## Task statement
Scan the records for the string "während" and copy every line that holds it.

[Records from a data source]

____

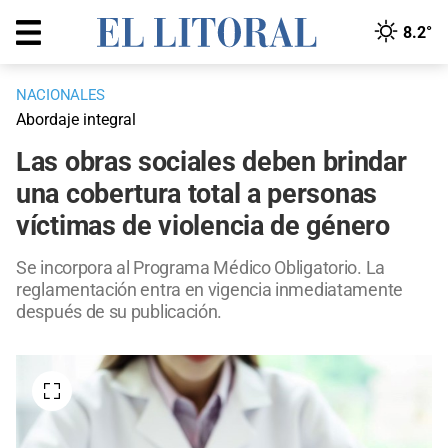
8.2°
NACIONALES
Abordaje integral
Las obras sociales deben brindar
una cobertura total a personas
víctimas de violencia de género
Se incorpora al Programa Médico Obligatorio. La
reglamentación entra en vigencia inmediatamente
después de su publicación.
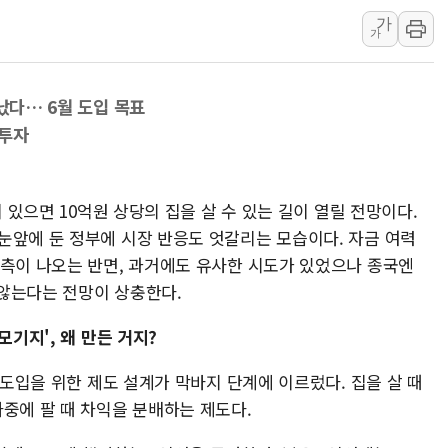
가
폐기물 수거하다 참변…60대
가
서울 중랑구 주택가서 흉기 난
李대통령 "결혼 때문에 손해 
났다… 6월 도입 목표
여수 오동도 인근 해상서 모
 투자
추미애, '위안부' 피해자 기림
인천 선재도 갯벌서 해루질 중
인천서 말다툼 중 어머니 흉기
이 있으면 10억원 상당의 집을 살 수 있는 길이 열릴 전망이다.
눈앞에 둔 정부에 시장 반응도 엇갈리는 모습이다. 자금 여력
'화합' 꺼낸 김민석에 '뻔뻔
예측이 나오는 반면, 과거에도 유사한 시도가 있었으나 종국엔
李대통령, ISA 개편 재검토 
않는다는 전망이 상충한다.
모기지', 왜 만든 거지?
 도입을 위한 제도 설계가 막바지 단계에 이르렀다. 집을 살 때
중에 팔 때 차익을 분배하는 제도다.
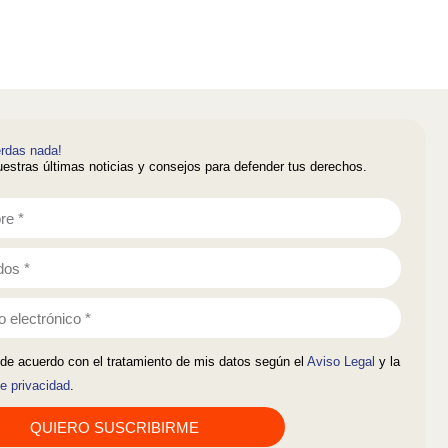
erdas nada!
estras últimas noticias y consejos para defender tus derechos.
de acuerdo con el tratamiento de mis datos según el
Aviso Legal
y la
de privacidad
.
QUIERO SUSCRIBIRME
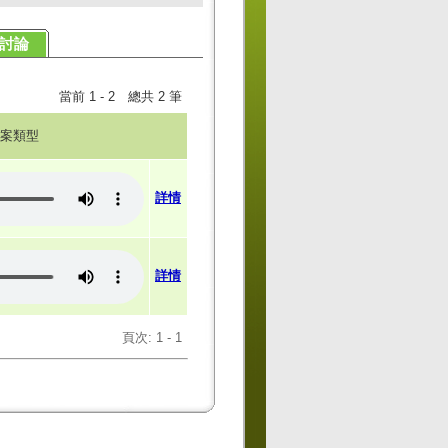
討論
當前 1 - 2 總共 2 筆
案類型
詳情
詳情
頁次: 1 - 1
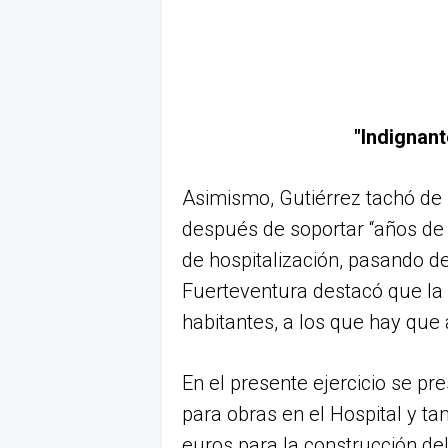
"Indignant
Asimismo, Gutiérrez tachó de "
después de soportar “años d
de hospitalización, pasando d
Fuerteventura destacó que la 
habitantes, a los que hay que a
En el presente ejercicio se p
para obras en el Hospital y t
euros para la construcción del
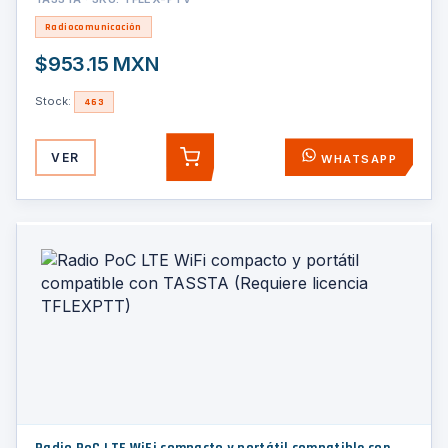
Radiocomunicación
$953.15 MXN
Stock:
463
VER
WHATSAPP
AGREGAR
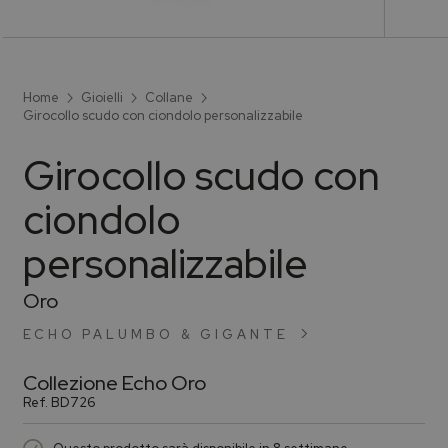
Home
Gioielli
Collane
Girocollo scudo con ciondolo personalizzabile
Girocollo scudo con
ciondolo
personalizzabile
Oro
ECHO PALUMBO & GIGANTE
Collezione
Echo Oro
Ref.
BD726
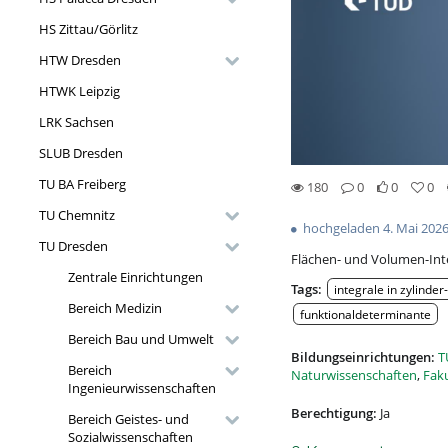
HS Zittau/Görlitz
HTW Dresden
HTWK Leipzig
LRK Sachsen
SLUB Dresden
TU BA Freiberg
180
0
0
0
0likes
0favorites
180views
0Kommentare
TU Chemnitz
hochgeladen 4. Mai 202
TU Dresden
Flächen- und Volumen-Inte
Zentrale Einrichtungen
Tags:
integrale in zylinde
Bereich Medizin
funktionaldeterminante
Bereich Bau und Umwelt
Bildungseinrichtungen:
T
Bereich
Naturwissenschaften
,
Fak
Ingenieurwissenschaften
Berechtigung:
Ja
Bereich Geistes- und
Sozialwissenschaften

____

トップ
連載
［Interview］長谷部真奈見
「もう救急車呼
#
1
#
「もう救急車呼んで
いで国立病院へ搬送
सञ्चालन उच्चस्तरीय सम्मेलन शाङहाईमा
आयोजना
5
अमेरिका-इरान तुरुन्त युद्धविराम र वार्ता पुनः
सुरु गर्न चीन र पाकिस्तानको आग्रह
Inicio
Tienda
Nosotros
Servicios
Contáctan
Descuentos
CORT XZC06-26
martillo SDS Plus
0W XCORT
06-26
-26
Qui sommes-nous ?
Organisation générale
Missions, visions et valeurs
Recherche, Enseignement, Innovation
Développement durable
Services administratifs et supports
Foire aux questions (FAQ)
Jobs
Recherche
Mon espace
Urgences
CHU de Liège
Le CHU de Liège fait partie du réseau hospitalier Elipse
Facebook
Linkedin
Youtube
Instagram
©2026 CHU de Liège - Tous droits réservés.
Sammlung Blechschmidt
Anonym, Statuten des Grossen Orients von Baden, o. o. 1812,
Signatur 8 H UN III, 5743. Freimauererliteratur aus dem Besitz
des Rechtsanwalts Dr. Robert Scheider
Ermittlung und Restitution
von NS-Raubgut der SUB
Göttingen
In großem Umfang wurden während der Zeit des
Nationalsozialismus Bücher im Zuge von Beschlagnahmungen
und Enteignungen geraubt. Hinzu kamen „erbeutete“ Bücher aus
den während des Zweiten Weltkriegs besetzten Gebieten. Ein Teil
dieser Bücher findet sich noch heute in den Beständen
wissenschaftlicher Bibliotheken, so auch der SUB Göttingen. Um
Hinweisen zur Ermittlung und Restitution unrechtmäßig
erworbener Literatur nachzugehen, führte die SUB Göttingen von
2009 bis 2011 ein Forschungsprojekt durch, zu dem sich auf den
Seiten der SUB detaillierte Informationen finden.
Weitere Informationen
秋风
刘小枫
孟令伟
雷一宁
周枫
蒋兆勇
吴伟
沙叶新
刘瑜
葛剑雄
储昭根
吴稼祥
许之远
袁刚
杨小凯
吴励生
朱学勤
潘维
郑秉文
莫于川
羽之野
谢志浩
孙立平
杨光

____

## Written solution
In großem Umfang wurden während der Zeit des
den während des Zweiten Weltkriegs besetzten Gebieten. Ein Teil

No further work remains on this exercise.